**EXTRACTED MATERIAL**
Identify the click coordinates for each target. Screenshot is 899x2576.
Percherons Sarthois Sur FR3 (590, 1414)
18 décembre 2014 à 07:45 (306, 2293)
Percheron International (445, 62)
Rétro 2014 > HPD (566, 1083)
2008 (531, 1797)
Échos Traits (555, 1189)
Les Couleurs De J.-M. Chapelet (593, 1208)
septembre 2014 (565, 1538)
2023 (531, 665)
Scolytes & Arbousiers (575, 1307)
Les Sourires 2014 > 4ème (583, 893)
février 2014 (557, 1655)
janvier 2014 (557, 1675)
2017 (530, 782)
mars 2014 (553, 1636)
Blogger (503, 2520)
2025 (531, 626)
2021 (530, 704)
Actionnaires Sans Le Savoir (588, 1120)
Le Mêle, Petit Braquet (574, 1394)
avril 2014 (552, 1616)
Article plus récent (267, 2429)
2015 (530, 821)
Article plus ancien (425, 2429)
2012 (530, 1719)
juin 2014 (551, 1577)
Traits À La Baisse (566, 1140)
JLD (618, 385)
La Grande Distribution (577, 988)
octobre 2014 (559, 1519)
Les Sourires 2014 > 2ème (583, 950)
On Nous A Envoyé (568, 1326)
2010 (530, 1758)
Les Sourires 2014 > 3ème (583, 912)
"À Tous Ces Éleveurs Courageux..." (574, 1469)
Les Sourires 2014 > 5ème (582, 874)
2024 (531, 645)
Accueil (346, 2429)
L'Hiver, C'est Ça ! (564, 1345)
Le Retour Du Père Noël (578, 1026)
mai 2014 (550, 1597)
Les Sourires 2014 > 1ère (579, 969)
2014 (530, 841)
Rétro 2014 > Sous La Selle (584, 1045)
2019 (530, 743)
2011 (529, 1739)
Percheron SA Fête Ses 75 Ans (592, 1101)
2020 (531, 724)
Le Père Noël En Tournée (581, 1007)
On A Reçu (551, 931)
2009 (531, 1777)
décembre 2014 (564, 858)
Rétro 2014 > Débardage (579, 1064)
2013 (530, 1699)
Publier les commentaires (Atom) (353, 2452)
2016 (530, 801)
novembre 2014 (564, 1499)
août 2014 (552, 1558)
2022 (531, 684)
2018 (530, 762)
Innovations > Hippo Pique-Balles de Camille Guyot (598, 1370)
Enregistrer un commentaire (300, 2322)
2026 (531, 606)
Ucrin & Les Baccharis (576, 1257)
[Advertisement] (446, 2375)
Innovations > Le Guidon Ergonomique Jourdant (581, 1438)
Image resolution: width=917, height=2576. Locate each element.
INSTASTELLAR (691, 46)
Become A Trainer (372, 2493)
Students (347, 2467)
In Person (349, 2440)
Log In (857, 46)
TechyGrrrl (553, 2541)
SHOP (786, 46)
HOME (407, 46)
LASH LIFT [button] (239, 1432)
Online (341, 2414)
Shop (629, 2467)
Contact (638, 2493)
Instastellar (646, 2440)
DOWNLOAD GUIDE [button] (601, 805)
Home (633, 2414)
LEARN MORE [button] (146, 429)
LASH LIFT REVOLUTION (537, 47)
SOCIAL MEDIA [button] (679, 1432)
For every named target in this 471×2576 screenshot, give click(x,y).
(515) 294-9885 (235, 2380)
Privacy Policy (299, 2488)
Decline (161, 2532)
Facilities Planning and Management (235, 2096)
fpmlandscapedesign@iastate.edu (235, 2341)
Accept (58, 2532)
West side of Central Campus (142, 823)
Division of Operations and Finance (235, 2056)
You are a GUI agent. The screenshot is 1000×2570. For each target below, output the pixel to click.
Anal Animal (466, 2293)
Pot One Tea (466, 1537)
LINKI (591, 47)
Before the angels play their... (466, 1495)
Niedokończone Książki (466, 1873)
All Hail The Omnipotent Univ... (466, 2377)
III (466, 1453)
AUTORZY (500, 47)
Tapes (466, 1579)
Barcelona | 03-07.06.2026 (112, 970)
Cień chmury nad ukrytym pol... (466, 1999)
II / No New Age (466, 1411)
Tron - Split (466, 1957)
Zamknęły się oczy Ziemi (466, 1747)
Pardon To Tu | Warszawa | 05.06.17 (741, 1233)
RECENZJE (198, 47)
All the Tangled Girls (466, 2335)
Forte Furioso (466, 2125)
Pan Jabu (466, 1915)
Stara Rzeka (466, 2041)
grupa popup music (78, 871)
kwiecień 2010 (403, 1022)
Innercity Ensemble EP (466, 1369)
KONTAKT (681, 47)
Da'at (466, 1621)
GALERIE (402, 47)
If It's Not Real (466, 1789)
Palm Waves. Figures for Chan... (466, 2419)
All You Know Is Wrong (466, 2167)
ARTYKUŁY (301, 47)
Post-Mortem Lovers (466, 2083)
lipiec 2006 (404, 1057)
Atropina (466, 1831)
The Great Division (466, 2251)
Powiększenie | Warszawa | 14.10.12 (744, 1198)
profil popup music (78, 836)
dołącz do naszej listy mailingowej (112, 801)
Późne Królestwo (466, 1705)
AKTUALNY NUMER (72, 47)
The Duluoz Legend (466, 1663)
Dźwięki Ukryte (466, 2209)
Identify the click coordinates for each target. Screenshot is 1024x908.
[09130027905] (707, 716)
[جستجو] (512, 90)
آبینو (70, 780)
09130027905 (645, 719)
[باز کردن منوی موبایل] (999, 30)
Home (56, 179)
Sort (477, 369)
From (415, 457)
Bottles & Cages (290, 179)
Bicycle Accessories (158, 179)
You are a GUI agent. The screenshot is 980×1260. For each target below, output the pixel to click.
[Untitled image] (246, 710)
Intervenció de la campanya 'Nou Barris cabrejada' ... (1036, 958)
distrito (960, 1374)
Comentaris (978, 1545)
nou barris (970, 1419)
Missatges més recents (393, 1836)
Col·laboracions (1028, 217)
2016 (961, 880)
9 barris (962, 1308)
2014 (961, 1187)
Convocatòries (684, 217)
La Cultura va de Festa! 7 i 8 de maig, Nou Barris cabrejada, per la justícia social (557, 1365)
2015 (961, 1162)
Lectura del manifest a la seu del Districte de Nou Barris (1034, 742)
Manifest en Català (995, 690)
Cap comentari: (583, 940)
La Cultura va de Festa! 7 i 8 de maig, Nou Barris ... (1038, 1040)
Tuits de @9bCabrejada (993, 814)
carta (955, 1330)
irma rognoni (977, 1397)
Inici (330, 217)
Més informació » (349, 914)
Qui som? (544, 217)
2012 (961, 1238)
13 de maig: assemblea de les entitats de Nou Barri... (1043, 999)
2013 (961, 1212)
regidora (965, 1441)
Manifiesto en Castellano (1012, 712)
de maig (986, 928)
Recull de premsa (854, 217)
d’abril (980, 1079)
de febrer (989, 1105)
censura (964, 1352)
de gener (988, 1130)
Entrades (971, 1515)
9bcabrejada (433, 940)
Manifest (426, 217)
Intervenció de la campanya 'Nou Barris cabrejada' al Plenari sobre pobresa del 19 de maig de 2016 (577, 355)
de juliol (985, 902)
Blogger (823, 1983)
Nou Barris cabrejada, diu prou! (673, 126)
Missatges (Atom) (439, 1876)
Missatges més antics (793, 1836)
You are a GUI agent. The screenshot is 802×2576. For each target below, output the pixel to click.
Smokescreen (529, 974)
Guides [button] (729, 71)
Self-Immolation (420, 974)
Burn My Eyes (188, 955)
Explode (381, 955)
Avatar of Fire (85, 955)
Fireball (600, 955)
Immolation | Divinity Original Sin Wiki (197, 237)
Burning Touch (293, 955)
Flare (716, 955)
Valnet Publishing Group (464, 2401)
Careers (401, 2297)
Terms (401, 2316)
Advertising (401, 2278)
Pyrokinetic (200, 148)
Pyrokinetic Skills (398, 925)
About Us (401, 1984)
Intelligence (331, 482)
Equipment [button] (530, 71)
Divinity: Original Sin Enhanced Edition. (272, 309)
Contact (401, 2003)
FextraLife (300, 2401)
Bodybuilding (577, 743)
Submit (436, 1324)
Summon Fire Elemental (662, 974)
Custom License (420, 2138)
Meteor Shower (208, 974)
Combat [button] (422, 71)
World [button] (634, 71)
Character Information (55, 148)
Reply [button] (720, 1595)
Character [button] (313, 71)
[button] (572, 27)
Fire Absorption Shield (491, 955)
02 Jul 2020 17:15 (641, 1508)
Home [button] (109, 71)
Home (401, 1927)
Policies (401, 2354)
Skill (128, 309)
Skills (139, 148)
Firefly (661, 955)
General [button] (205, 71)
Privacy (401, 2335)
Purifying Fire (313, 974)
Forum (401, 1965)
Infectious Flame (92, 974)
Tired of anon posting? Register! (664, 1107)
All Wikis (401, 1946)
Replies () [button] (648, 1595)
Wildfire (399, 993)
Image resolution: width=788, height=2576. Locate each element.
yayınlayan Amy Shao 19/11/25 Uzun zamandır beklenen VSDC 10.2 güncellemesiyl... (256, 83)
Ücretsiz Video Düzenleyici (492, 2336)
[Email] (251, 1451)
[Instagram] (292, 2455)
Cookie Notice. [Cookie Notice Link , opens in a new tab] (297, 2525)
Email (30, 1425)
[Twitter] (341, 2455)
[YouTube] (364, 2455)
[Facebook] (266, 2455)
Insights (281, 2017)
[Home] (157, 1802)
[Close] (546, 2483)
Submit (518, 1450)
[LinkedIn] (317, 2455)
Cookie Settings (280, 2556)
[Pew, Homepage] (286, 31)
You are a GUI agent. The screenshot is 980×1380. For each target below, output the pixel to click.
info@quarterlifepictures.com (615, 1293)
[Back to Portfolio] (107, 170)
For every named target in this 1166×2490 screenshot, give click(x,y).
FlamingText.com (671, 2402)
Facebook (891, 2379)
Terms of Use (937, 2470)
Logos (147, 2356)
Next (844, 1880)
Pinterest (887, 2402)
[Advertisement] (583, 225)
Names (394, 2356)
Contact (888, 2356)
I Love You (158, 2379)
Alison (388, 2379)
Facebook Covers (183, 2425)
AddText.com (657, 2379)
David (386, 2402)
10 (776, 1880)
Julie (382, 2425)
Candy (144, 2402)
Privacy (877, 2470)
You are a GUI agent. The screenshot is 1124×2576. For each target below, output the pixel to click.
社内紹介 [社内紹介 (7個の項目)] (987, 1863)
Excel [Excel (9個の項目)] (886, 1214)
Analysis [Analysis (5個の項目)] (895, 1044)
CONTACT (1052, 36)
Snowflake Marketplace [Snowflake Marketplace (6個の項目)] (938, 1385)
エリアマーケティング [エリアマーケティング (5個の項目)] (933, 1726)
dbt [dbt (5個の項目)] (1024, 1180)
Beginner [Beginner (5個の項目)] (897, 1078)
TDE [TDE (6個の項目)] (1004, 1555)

**WHAT IS NEEDED**
There is a run of lines above from the one with "Wildfire (399, 993)" to the one with "[Pew, Homepage] (286, 31)"; print exactly that run, both ends included, and nothing else.

**TASK OUTPUT**
Wildfire (399, 993)
Image resolution: width=788, height=2576. Locate each element.
yayınlayan Amy Shao 19/11/25 Uzun zamandır beklenen VSDC 10.2 güncellemesiyl... (256, 83)
Ücretsiz Video Düzenleyici (492, 2336)
[Email] (251, 1451)
[Instagram] (292, 2455)
Cookie Notice. [Cookie Notice Link , opens in a new tab] (297, 2525)
Email (30, 1425)
[Twitter] (341, 2455)
[YouTube] (364, 2455)
[Facebook] (266, 2455)
Insights (281, 2017)
[Home] (157, 1802)
[Close] (546, 2483)
Submit (518, 1450)
[LinkedIn] (317, 2455)
Cookie Settings (280, 2556)
[Pew, Homepage] (286, 31)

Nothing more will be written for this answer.